Where do we stand on this issue? The linked issue to chrome appears closed without anything resolved? We are running into this issue constantly making jitsi unusable for any production type use. This is happening with our own installs, regardless of patch level, as well as the demo at http://meet.jit.si.

A symptom is extremely high packet loss once an endpoint has less than 1.5mbps available. The video will intermittently freeze for upwards of 5 to 15 (or more) seconds.

joelbrewer commented 7 years ago

Any update on this?
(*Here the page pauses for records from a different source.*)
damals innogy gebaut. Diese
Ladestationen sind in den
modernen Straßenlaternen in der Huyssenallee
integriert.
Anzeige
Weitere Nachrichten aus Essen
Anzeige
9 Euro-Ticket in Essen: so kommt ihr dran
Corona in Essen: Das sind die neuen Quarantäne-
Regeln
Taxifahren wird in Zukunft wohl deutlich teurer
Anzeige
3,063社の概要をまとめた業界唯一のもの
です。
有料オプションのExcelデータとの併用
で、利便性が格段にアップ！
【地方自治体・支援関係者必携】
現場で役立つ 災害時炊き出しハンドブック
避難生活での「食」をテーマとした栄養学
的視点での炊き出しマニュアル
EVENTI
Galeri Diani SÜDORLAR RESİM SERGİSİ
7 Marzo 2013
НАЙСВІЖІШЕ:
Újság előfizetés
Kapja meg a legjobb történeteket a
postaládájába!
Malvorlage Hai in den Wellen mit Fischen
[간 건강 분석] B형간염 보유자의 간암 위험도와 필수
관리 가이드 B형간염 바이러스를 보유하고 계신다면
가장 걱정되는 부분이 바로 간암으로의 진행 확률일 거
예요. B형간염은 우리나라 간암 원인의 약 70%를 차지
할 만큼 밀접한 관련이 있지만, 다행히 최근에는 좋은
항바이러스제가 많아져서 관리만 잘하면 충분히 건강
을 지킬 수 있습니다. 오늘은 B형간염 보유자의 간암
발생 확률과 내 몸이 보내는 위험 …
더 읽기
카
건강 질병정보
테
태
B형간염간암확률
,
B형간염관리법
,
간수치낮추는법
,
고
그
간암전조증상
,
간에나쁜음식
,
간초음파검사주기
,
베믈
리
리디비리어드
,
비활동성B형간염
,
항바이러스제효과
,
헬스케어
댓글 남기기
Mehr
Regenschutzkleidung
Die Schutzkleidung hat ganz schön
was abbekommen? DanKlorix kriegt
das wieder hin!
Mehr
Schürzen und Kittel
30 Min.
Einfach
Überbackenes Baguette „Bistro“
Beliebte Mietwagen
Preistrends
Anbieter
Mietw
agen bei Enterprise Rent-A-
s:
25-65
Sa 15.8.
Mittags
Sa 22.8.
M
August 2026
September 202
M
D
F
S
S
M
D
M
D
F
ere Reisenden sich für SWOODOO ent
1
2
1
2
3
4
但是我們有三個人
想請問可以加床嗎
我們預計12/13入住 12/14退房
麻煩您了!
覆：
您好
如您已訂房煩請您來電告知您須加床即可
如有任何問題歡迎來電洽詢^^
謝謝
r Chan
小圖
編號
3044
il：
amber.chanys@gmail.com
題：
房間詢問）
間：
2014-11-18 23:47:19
We are considering a switch to jitsi-videobridge -- however, random freezing on Chrome could be a non-starter.

bbaldino commented 7 years ago

In regards to my previous comment about the chrome issue ("brianh5" above), we found that the way we were simulating low bandwidth links was inaccurate (network simulator on mac, for example, will do loss to simulate a lower-bandwidth link, but not add any delay--chrome keys quite a bit on the delay to lower the bandwidth estimation), once we properly simulated things we no longer saw that issue so told them they could close that bug.

I also found a bug a couple months ago in the porting of the webrtc bandwidth estimation logic on the bridge that was failing to take delay into account (https://github.com/jitsi/libjitsi/issues/212). Fixing that resulted in much better performance on links with high delay (common for poor links that also have low bw). Other than those 2 scenarios, I wasn't aware of any other freezing issues with chrome.